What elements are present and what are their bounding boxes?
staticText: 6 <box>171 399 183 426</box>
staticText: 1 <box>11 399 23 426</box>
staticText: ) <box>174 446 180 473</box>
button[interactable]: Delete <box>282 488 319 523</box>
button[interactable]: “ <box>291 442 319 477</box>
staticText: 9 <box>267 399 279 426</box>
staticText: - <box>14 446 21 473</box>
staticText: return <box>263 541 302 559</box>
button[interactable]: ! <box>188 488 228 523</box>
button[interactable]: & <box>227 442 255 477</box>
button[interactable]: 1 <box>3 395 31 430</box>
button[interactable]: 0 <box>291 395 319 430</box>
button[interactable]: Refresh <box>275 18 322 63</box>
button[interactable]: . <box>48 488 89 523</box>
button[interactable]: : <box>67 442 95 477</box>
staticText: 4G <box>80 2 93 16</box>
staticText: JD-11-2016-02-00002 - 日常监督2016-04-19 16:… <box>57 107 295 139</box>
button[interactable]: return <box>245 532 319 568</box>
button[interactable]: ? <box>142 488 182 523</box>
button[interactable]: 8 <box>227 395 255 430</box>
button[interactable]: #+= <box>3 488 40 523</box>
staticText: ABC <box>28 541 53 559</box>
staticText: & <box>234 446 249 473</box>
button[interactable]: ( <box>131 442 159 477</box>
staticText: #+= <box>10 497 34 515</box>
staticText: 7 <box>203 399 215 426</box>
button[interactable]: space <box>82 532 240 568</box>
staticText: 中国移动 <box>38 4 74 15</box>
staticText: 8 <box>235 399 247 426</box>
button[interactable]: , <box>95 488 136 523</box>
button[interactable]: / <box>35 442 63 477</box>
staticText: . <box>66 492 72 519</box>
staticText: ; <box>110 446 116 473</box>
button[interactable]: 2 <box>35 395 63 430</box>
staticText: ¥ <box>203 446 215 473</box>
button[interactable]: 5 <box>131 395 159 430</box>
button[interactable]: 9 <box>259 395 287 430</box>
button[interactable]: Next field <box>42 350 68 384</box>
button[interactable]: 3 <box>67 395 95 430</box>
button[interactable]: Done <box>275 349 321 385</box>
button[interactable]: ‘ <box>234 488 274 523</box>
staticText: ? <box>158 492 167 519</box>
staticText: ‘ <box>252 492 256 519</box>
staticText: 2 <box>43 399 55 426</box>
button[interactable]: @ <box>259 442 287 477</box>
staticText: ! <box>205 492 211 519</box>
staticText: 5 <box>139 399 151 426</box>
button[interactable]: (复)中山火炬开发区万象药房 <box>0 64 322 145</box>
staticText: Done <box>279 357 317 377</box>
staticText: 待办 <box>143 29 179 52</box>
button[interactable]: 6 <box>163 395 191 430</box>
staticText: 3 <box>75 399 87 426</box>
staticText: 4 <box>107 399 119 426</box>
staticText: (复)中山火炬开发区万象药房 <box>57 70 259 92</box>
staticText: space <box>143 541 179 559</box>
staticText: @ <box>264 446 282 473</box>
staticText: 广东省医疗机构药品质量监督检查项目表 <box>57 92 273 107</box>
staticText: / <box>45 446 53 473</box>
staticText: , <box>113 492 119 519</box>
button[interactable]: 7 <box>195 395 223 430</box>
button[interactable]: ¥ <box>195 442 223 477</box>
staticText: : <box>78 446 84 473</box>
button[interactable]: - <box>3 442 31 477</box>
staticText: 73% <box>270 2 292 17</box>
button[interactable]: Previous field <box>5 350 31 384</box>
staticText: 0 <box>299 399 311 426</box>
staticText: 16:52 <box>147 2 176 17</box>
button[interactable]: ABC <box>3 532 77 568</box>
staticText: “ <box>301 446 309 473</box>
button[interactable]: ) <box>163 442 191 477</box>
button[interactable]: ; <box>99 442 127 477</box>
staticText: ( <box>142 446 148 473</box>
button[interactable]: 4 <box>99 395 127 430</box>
☆ ☆ ☆ ☆ ☆ ☆ ☆
__Instructions for the task__:
Going through the entries above line by line, work out how many lines include the word "field". Only the number is required.

__Answer section__:
2